I recently learned about a very special story and need for help from Zak Kissel, a disabled youngster in Longmont, Colorado. Here is his story from his own I’ve Got Zak’s Back website:
My name is Zak. I am a 4th grader who has Duchenne Muscular Dystrophy. Because of my weakening muscles and constant seated position, my spine is curving sharply in two areas (top and bottom).
On June 18, 2007, I will have spinal fusion surgery to straighten my spine. I will have 2 titanium rods permanently attached on either side of my spine – from my tail bone to my shoulders. This will support my spine and at the same time reduce the turning radius in my back. Although the rods will prevent my trunk height from growing, it will only shorten my overall height by 2”. This surgery is necessary in order for me to maintain lung capacity as well as extend my overall health.
My mom, Megan, is a single parent without any child support. She will be responsible for part of my surgery cost that is not covered by insurance. There will be additional expenses for adaptive equipment and general transferring items.

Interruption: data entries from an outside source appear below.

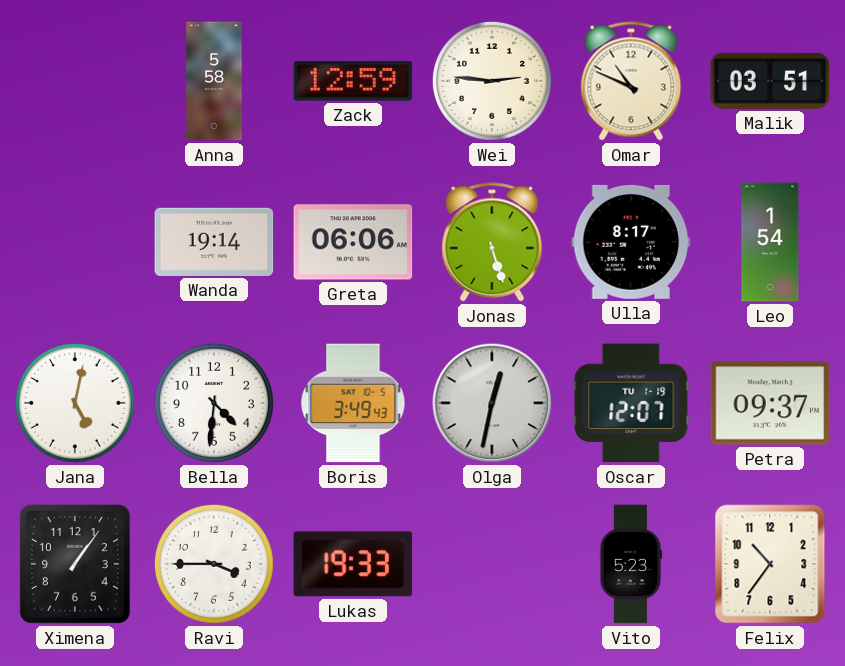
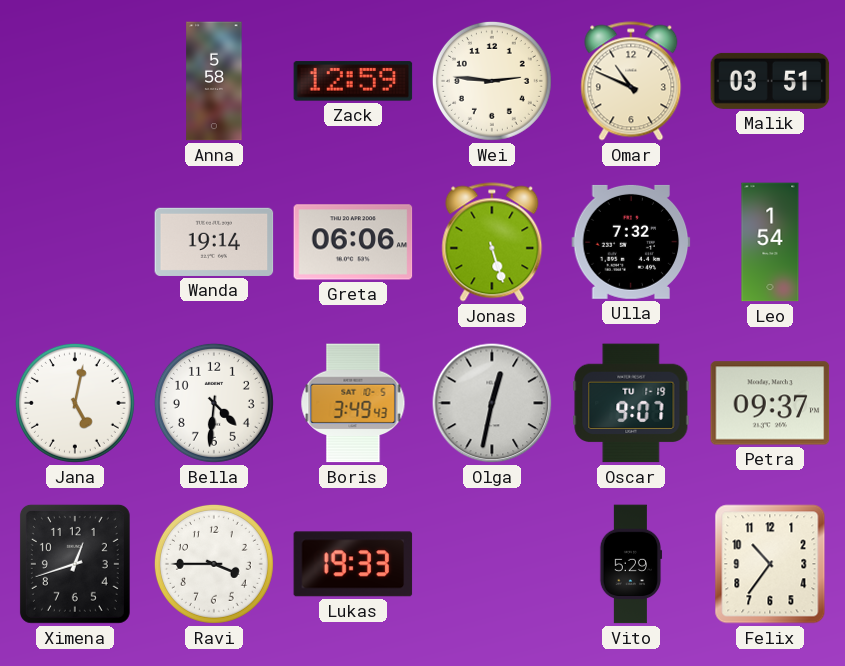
Ulla: 8:17 -> 7:32
Oscar: 12:07 -> 9:07
Ximena: 1:06 -> 12:42
Vito: 5:23 -> 5:29
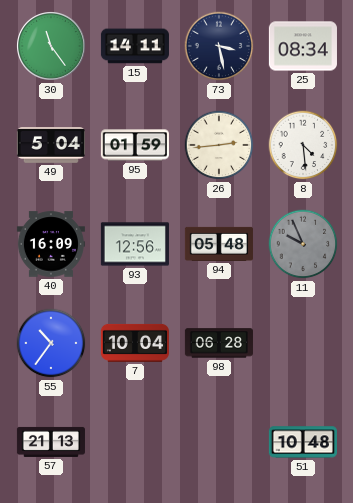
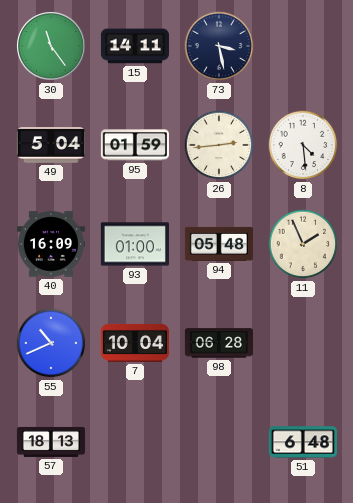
25: 08:34 -> none
93: 12:56 -> 01:00
11: 9:56 -> 1:56
11 dial: grey -> cream
55: 10:36 -> 10:41
57: 21:13 -> 18:13
51: 10:48 -> 6:48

My mom also needs to purchase a van with a lift to transport me after the surgery and in the future. Right now she is manually transferring me in and out of an old Jeep, but because of the delicate and extensive surgery, she will no longer be able to do so.
She’s got Zak’s back – Tough mom devises campaign to support disabled son
By Pam Mellskog, The Daily Times-Call
LONGMONT — Given the way 120-pound Megan Kissel dead lifts her 106-pound son Zak Kissel from the floor to his wheelchair, or to the couch, or to the toilet, she looks Navy SEAL-tough. “I’m there acting as his arms and legs,” she said.

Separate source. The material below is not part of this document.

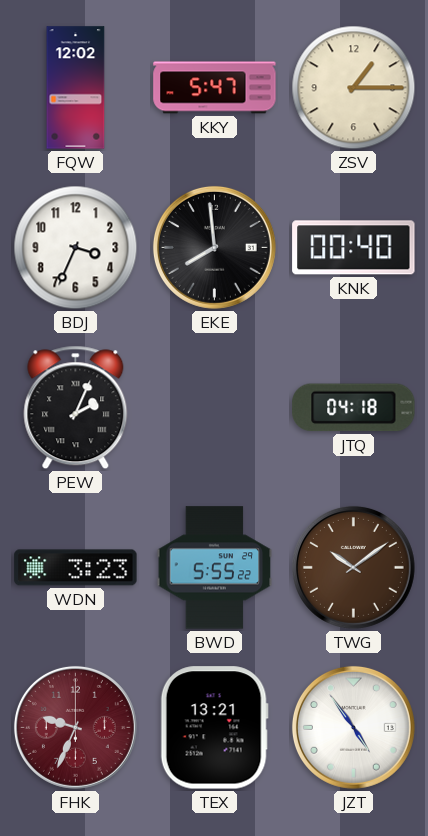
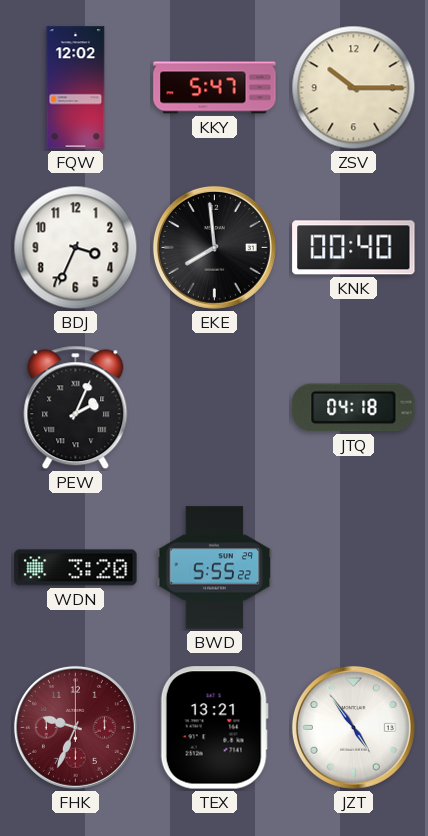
ZSV: 1:15 -> 10:15
WDN: 3:23 -> 3:20
TWG: 10:09 -> none
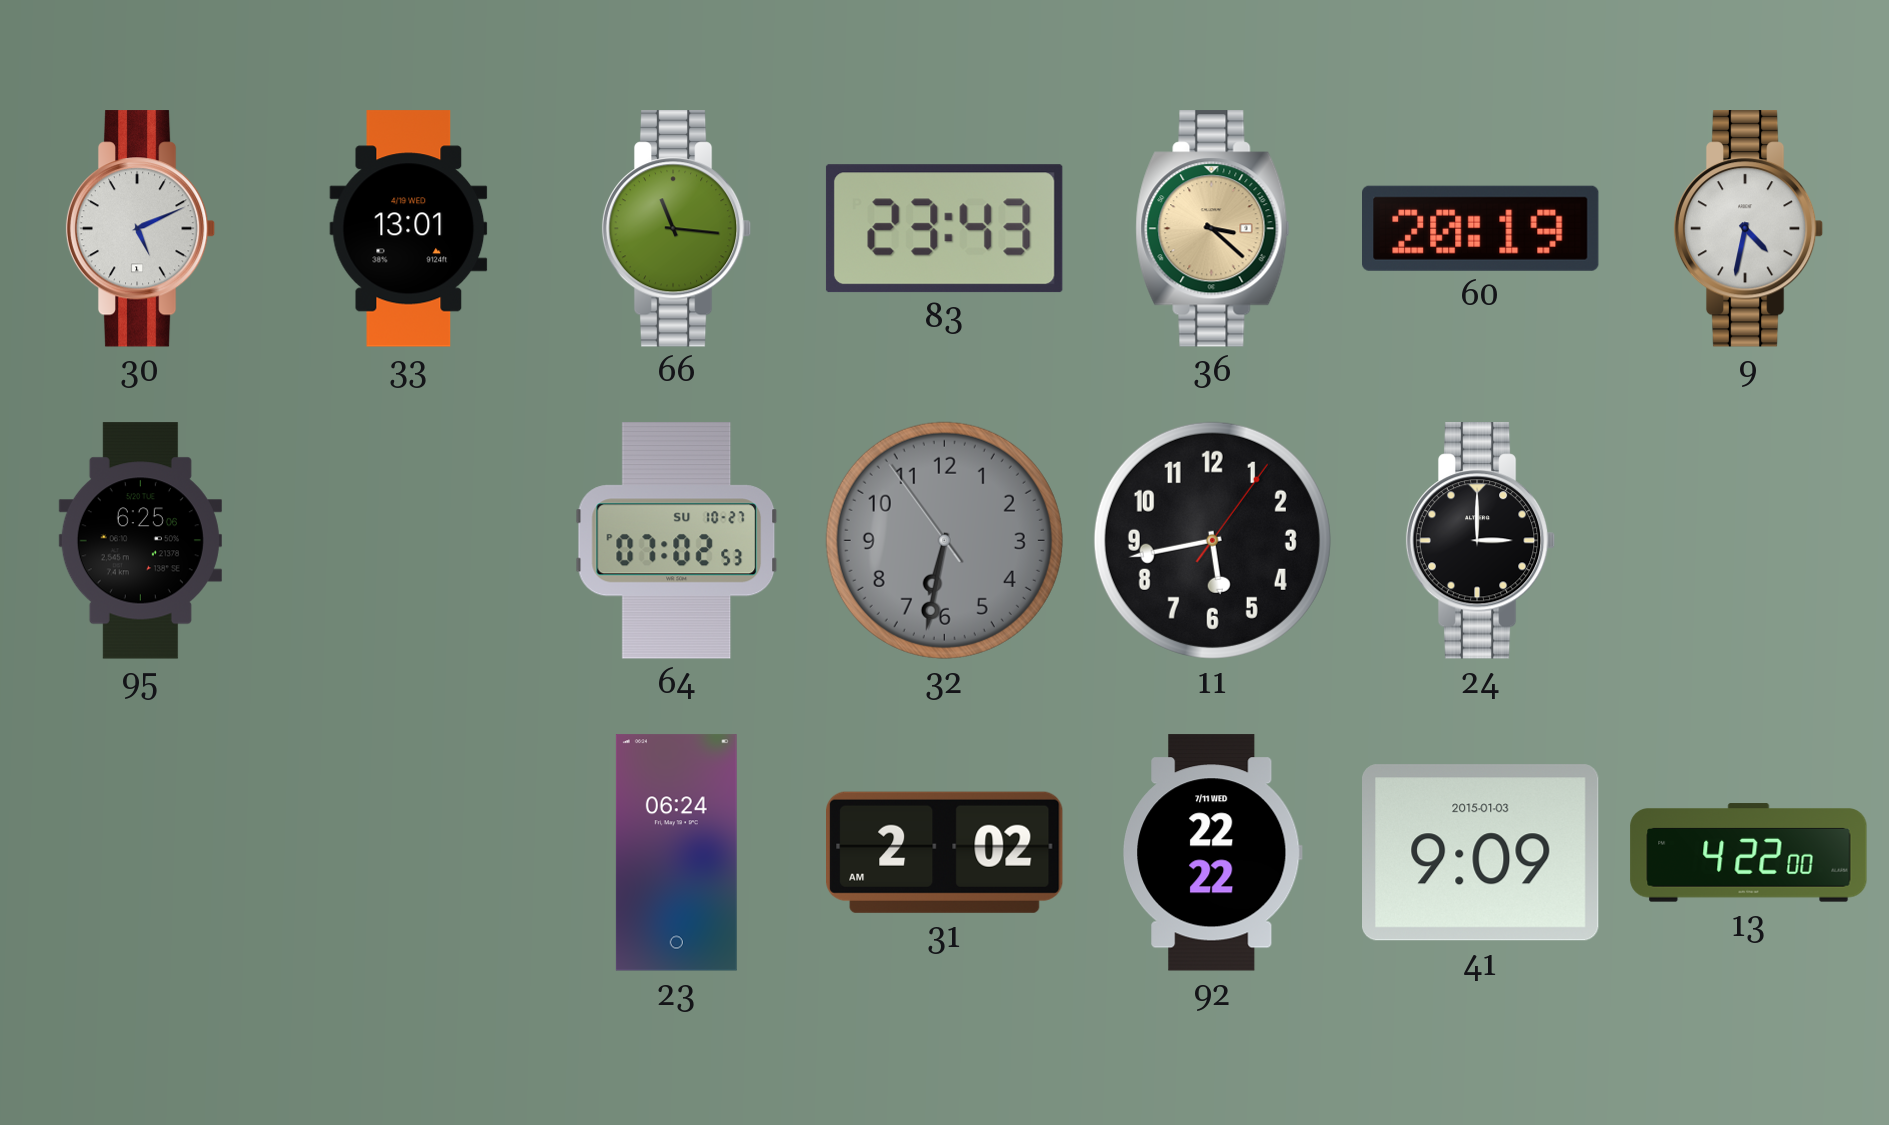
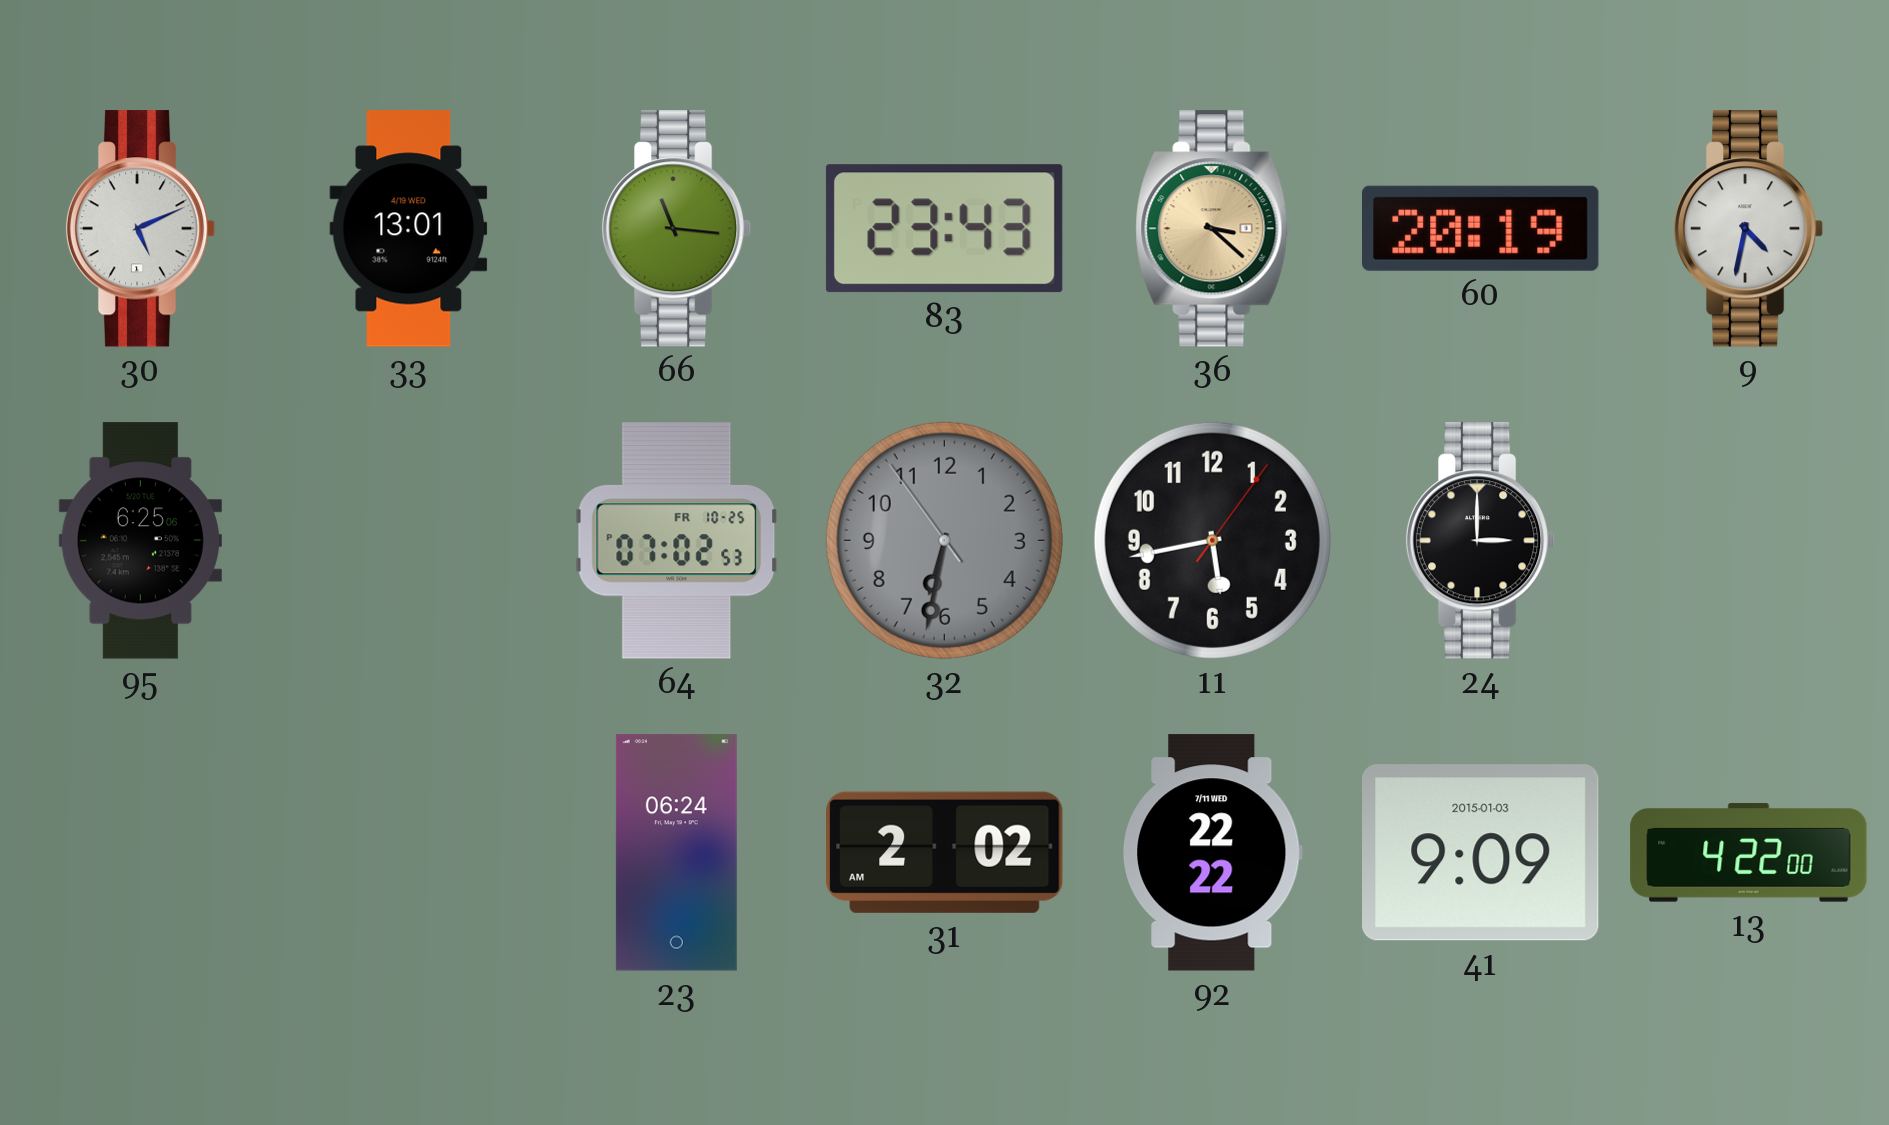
64 date: SU 10-27 -> FR 10-25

However, Megan Kissel, 28, would be the first to call her boy tougher. Over the years, Zak Kissel, 10, has broken both legs, both arms and his nose from falls related to instability caused by Duchenne muscular dystrophy.
In childhood, the genetic degenerative disease stymies the body’s production of dystrophin, a protein needed to maintain muscle cells and strength.

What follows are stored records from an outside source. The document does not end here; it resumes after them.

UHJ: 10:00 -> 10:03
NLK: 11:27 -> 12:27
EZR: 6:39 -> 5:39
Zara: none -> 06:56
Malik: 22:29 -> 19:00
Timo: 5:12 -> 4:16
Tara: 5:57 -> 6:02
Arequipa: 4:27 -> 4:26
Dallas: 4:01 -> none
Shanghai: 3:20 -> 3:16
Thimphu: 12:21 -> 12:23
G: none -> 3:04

The Fall River Elementary School fourth-grader avoids pity-party talk to get on with his life as best as he can. He rides a power wheelchair at school and brings his golden retriever Genny, a frisky service dog, to fetch the things he drops. He earns a B average, loves playing hockey video games with his friends after school, dreams of being a cop and got a temporary Spider-man tattoo on his left forearm.
Zak Kissel’s determination — and his mother’s grit in caring for him and carrying him everywhere — kept them together and financially independent until February 2006. That’s when Zak Kissel took his last steps before switching from part-time to full-time wheelchair use. It spared him falls but intensified the pressure on his back, which worsened the curve of his spine from 11 percent in August 2006 to 35 percent in January.
In mid-June, he will undergo a five-hour surgery to get titanium rods inserted in his back to keep his belly button from resting on his thigh.
Zak’s mom has been doing all she can to raise monies, selling I’ve Got Zak’s Back T-shirts through Zak’s website and organizing a fun event this Saturday at the Left Hand Brewing Company in Longmont, that includes two bicycle rides, a chili cook-off and a silent auction supported by merchants and Fall River students.